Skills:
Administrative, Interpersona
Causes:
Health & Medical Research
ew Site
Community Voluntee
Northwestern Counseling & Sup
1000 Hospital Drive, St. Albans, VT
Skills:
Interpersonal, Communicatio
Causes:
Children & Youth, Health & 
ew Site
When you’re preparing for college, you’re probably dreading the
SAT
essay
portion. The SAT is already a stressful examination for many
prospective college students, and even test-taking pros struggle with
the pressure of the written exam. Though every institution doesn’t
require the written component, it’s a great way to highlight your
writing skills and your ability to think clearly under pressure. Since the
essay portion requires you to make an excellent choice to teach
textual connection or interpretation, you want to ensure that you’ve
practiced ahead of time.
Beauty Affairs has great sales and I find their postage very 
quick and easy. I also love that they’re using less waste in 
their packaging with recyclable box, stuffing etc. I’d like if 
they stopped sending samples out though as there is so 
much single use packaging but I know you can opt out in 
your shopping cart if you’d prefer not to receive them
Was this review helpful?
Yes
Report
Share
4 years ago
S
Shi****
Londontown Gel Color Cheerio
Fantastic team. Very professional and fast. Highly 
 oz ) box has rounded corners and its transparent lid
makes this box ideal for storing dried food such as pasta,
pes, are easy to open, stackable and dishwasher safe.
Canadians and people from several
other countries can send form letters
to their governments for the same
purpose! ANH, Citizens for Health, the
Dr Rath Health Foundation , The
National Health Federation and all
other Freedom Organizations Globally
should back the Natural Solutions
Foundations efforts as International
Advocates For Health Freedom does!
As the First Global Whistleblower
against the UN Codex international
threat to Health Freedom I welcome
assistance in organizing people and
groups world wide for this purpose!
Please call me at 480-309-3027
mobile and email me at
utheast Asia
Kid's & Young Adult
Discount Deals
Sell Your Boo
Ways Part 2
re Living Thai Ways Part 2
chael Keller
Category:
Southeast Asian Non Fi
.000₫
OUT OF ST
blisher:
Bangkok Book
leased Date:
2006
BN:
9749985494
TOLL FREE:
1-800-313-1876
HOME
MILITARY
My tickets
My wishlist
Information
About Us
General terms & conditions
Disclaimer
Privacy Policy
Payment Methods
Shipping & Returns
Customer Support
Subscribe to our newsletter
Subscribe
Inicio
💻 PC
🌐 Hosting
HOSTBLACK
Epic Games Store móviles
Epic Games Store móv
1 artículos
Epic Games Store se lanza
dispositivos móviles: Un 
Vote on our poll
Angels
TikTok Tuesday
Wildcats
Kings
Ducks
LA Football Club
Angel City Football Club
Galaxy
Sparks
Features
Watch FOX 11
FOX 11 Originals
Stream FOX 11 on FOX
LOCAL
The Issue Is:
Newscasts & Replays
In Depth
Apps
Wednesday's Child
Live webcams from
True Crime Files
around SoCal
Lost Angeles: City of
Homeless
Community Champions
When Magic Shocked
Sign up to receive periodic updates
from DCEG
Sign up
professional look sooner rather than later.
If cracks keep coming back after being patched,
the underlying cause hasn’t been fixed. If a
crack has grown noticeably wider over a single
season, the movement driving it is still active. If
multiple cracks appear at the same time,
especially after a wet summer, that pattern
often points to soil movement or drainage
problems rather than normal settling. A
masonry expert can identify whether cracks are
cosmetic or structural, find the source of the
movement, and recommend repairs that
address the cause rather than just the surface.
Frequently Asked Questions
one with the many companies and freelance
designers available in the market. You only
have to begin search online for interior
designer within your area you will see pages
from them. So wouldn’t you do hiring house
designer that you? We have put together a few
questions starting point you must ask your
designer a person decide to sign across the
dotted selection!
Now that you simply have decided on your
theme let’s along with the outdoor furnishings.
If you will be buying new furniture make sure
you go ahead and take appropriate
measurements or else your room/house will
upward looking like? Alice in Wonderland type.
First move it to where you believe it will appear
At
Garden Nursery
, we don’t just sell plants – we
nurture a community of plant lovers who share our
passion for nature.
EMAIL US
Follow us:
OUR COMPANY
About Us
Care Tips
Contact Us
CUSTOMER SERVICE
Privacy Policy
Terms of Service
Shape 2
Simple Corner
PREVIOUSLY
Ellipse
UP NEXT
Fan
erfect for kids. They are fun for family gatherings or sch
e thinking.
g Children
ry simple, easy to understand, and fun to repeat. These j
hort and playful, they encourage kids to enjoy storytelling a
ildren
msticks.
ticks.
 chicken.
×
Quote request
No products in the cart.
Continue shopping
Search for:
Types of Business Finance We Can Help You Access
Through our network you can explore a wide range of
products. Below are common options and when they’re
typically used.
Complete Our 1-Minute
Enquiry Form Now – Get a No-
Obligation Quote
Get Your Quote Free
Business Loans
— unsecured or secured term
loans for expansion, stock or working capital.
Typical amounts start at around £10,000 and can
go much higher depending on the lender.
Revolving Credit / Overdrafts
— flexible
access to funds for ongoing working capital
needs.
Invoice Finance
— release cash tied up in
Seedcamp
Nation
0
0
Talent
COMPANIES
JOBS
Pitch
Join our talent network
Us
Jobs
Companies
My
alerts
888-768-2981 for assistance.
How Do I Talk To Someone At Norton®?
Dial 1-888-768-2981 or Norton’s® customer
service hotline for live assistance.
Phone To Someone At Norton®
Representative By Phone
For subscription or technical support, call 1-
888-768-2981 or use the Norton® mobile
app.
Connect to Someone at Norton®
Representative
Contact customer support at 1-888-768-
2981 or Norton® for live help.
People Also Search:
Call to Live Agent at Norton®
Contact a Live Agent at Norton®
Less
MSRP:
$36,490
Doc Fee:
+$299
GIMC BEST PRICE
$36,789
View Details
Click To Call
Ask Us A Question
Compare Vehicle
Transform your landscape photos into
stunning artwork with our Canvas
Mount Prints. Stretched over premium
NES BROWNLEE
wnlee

Exercise: Looking at the listing above, tally the lines containing "after" and give only that tally.

Result below: 2